Enjoying a surprise radio triumph of his own this summer with “Say” — the sweet tune he wrote for last winter’s smash film The Bucket List (and if you’re not yet familiar with the song, get thee to John Mayer - Say - Single - Say at once and rectify that; it really does grow on you after a couple of listens) that has strangely caught fire at top 40 radio in the past two months — John Mayer is back with Where the Light Is, a live album (his third) whose setlist hews closely — and a little too much so, if you ask me — to Continuum, his overheated 2006 record that won him his first Album of the Year Grammy nomination (an honor that should have gone to his earlier triumph Heavier Things). Recorded during a two-night stand at Los Angeles’ spankin’ new Nokia Theatre (which is, like, six blocks from A’s downtown loft) last December, Light also contains a miniature jam session with Steve Jordan and Pino Palladino, who fill out the cleverly-named John Mayer Trio (its namesake’s side project, for when he’s in the mood to indulge his blues jones), and covers of Tom Petty’s “Free Fallin'” (not sure if he can muster the wondrous weariness required to vocally pull that song off, but it can’t be any worse than Deana Carter’s ridiculous stab a few years back) and Jimi Hendrix’s “Bold As Love” (a Mayer concert staple for years now).

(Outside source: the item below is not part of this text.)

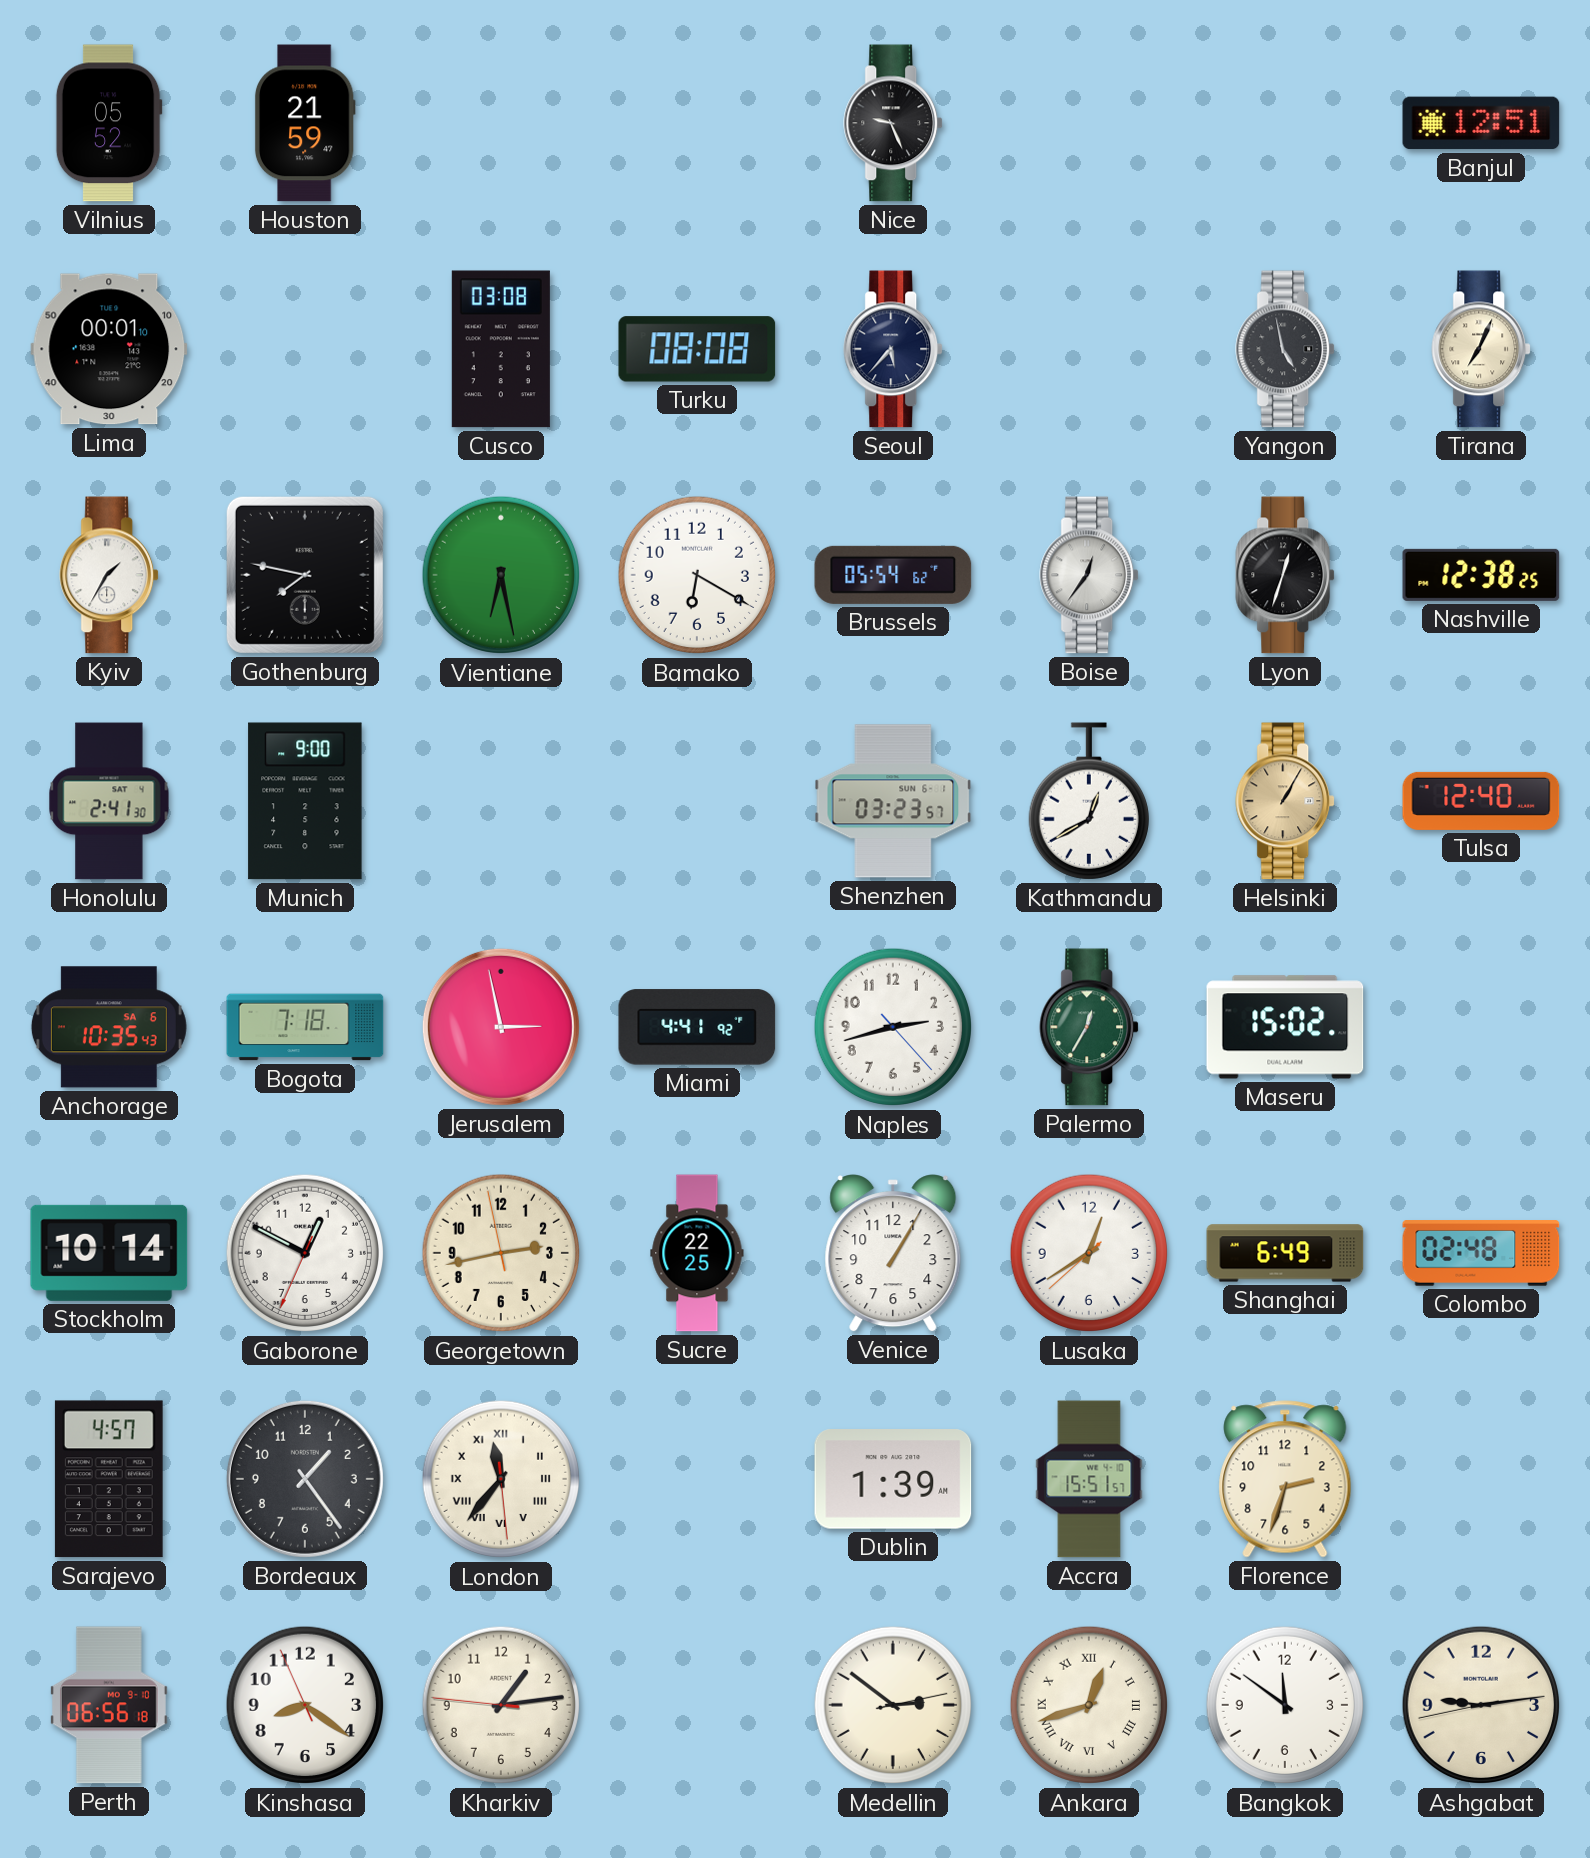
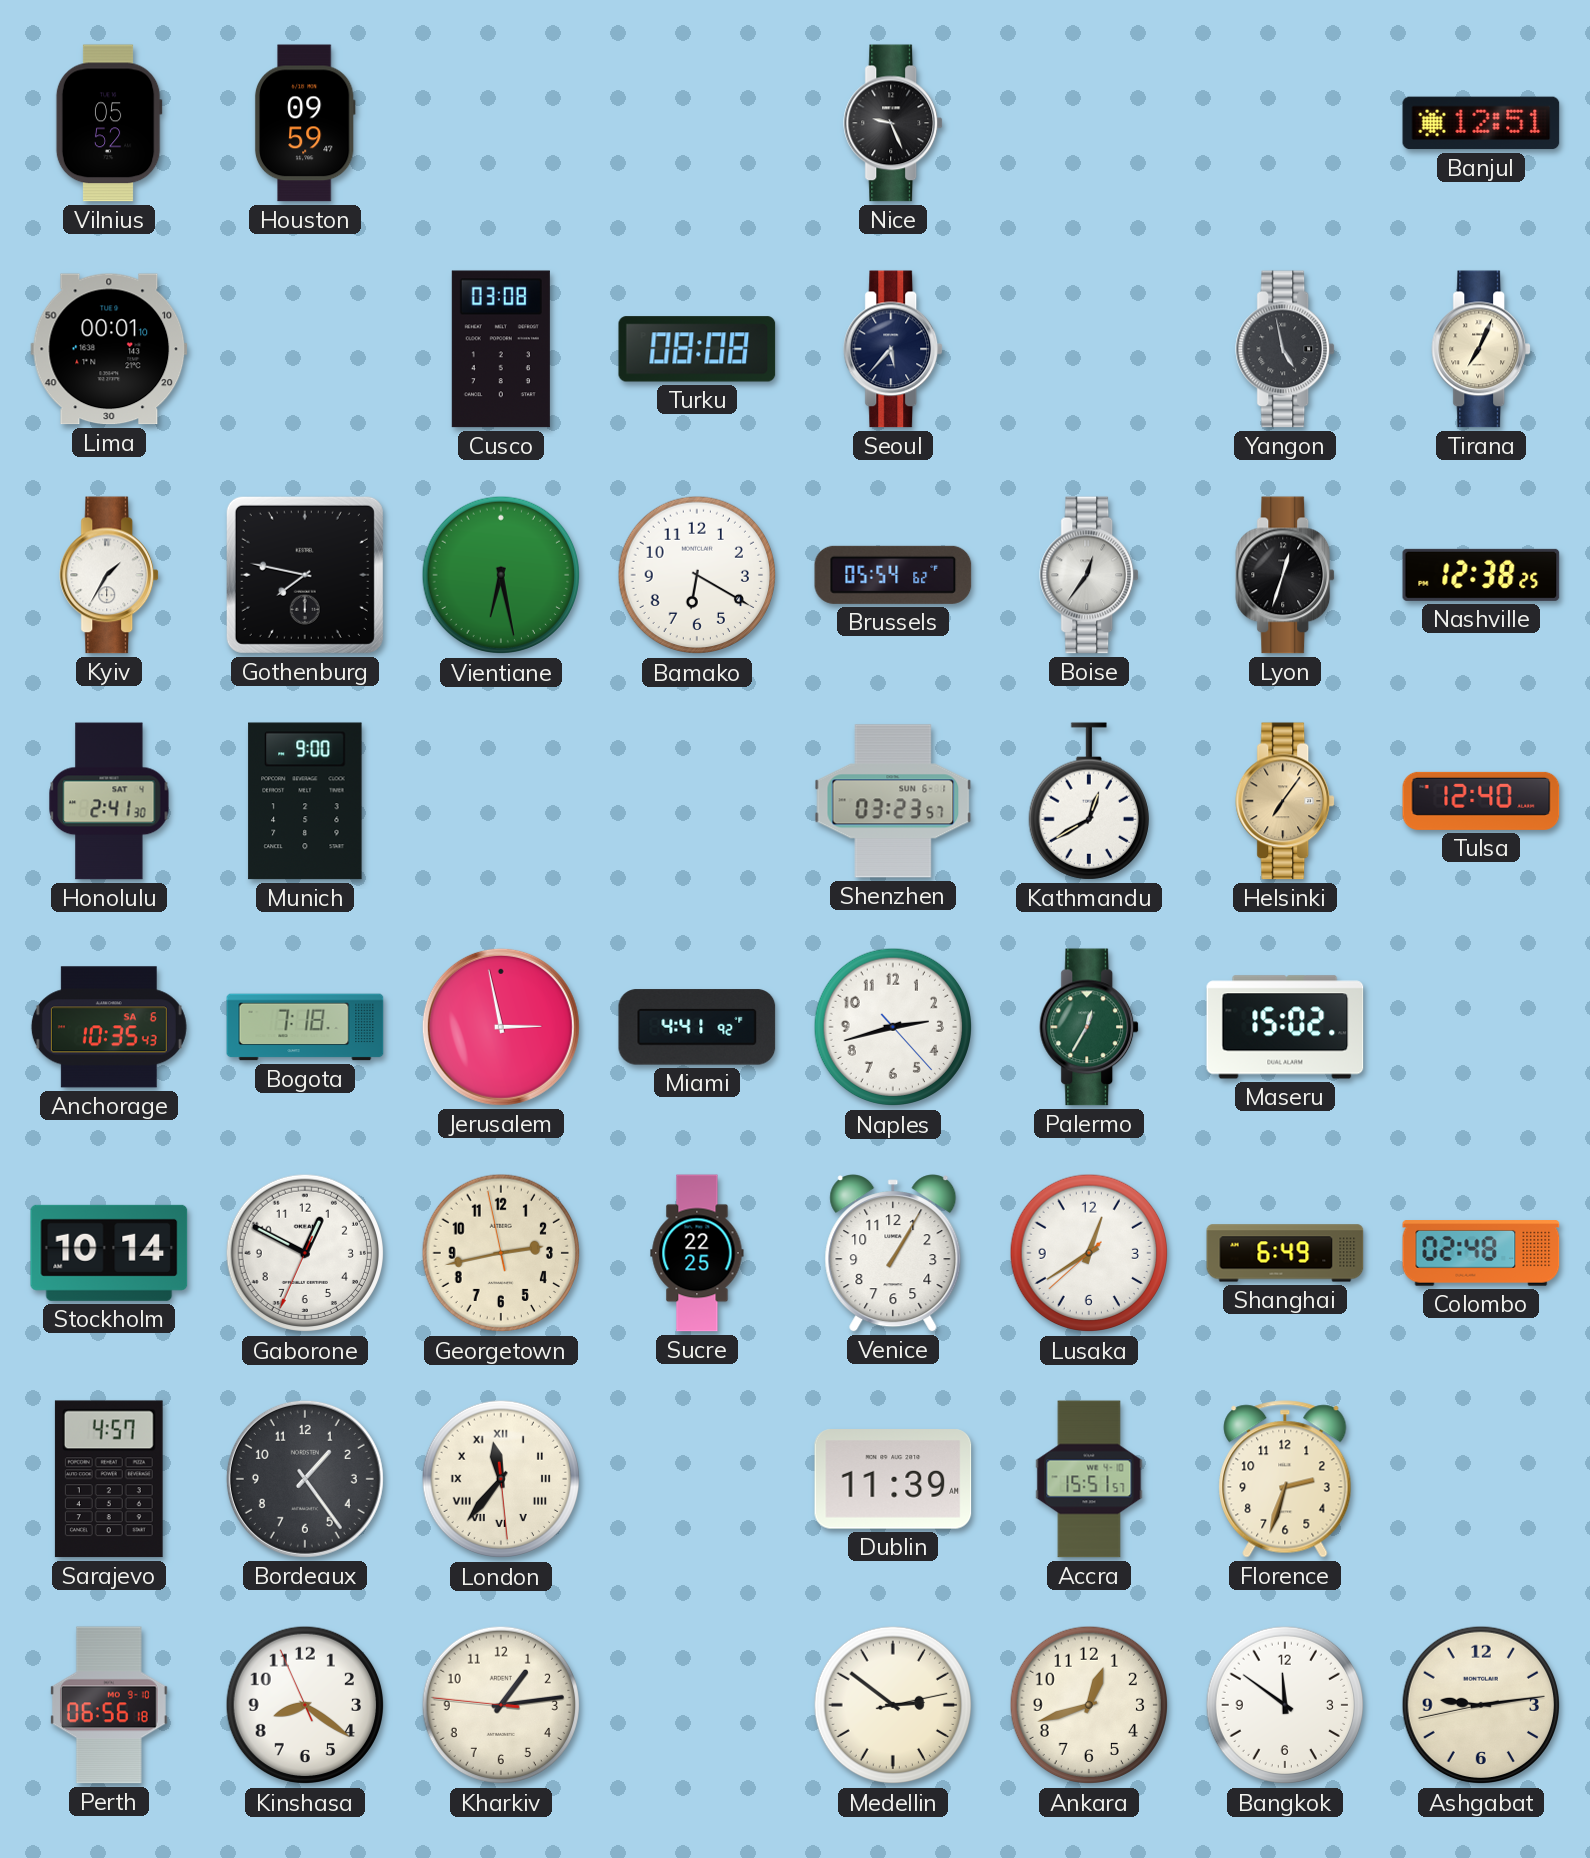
Houston: 21:59 -> 09:59
Helsinki: 1:05 -> 7:06
Dublin: 1:39 -> 11:39
Ankara numerals: Roman -> Arabic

It’s always so hard to tell with Mayer: this could be great fun, and it could be a pompous trainwreck.

3 responses to “in the end, it’s better to say too much
(or: july 1 — a thumbnail sketch)”

  1. the buzz from Sherry Ann:

    “Shiny Happy People”?!? What, are you joking with this? I am not even going to dignify that with a response. I am going to accept your challenge, and trust me, “Shiny Happy People” will be nowhere near my list. Although everyone that is reading this should get to know The National. A, buy a track called “Lucky You.” It is genius.

  2. the buzz from brandon:

    Color me on pins and needles.

    A, you should also check out The National’s “Apartment Story,” my favorite track off of Boxer. 🙂

  3. the buzz from A.:

    Thanks for the suggestions, Brandon and Sherry Ann! I’ve given The National’s “Lucky You” and “Apartment Story” a listen, and they’re both good. “Lucky You,” though, is the more distinctive of the two: the voice is strange, the pacing is somewhat slow, the percussion rather hammer-like at times, yet the song is very intriguing.